[RESTAURANT, DU VERBE RESTAURER]

Le restaurant, c’est le poumon qui fait respirer les villes. Le restaurant, c’est le coeur qui bat dans les campagnes. C’est au restaurant que l’on se nourrit, que l’on partage, que l’on échange, que l’on se rencontre. C’est au restaurant que l’on fait société, que l’on fait civilisation. C’est au restaurant que l’on restaure, au sens premier du terme.

Quand les villes et les campagnes sont malades, le restaurant tousse.

Le confinement a été décrété en France, une décision vitale pour endiguer la propagation du Covid-19. En citoyens responsables, restauratrices et restaurateurs, personnel de salle, cuisinières et cuisiniers comprennent la nécessaire fermeture de leurs établissements. Pourtant, elle leur coûte, elle les met en péril.

Mais, un restaurant fermé n’est pas un restaurant mort.

Les chef·fe·s ne disparaissent pas derrière leurs portes closes. Si les conditions d’une sécurité sanitaire absolue sont réunies, ils peuvent continuer à empoigner casseroles et poêles, à allumer le feu, découper, ciseler, mixer, rôtir, braiser, faire ce qu’ils font le mieux : cuisiner. Même si on ne les autorise plus à préparer des repas pour leurs clients habituels, beaucoup sont disponibles pour, d'une manière ou d'une autre, faire à manger, pour tous et en particulier pour le personnel soignant. Mitonner autre chose que l’ordinaire insipide de l'hôpital, ce serait une belle façon de dire notre gratitude aux combattant·e·s engagé·e·s en première ligne sur le front de la pandémie, admirables de professionnalisme, de sacrifice et de dévouement.

Le restaurant, c’est également l’épicentre d’une économie qui rayonne bien au-delà de ses murs. Le restaurant, c’est le chaînon manquant entre le monde paysan et nous, mangeurs en quête de traçabilité et de plaisir. Privés de commandes, de débouchés, celles et ceux qui cultivent, élèvent, prennent soin de la terre et des paysages, font et vont faire face à des difficultés qui peuvent s’avérer tout aussi insurmontables. Dans un univers confiné, frontières fermées, quand la globalisation est une menace enfin tangible, leur présence réapparaît tout à coup indispensable à notre indépendance alimentaire.

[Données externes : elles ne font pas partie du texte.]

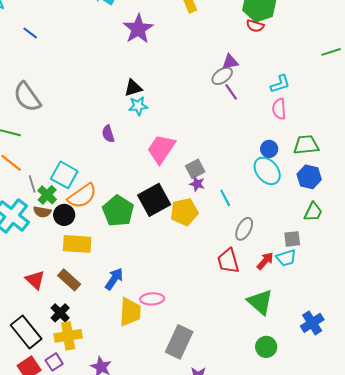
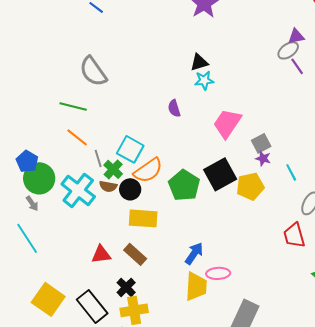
blue arrow: (114, 279) -> (194, 253), moved
red triangle: (35, 280) -> (101, 254), turned -50

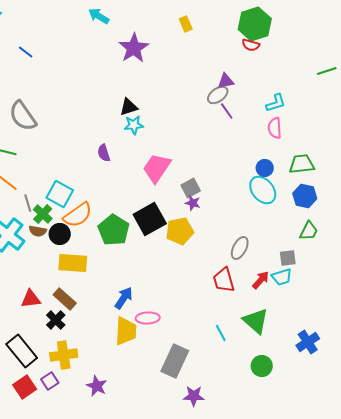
cyan line: (291, 172) -> (221, 333), moved
black cross: (126, 287) -> (56, 320), moved

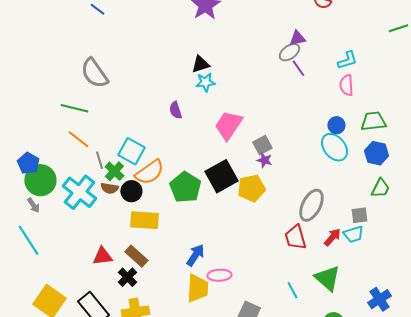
gray ellipse: (240, 248) -> (311, 205), size x1.4

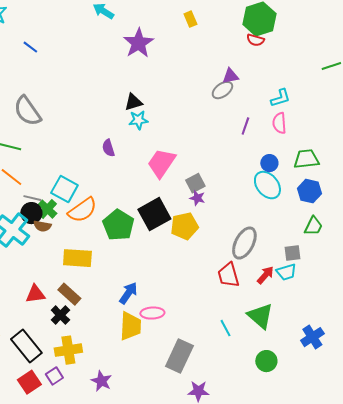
purple line: (298, 68) -> (245, 126), moved, turned 54
gray line: (99, 160) -> (32, 198), turned -60
black circle: (131, 191) -> (31, 213), moved

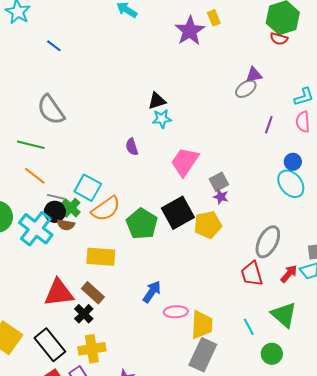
purple star: (138, 43) -> (190, 31), moved
red triangle: (35, 294) -> (59, 293), size x1.5
yellow trapezoid: (130, 326) -> (202, 325), moved
green circle: (266, 361) -> (272, 354), moved

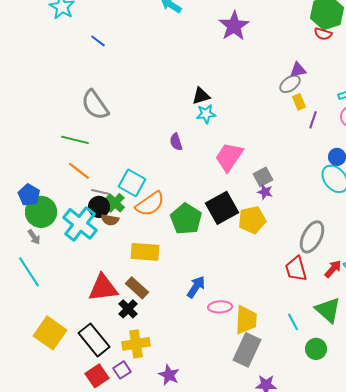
yellow rectangle: (214, 18) -> (299, 102), moved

Un mal pour un bien. Pensons-y au moment d’aller faire nos courses, bien espacés de mètre en mètre.

Malgré la sidération qui les frappe, et frappe le pays tout entier, les professionnels de la restauration doivent aussi dès maintenant penser à l’avenir, anticiper et prévoir. Rêver éveillé à ce jour radieux où l’épidémie sera derrière nous, où leurs maisons rouvriront sans contrainte, où nous quitteront nos prisons domestiques sans laisser-passer, pour se réunir à nouveau dans une grande fête joyeuse, pleine de reliance et de résilience.

Pour être prêts le moment venu à repartir et à durer, ils n’échapperont pas à une profonde remise en question de leurs pratiques, de leurs modèles économiques, entre sécurité, conscience, responsabilité et diversification. Ce ne sera pas la première fois, ils ne manquent ni de courage ni de créativité pour se remettre en mouvement.

Pour accomplir cette tâche immense, ils ont aussi besoin de nous, clients fidèles, voisins qui n’avons jamais osé franchir leur seuil et, plus largement, tous ceux qui participent à leur écosystème. Il faut leur témoigner notre amitié, notre confiance, autant que la grosseur de notre appétit. Prenons des nouvelles, faisons leur un signe, appelons-les, écrivons-leur, cherchons avec eux des solutions pour les aider à traverser cette tempête. « Solidaires et pas solitaires », la formule présidentielle prend tout son sens.

Il y aura de la casse, au restaurant et, par ricochet, chez les artisans. Il y aura de la casse, dès à présent et, en cascade, dans les mois à venir. Mais, tous ensemble, nous pouvons la limiter. Prenons rendez-vous.

Ne perdons jamais le chemin du restaurant, c’est autour d’une assiette et d’un verre qu’un monde nouveau peut s’inventer.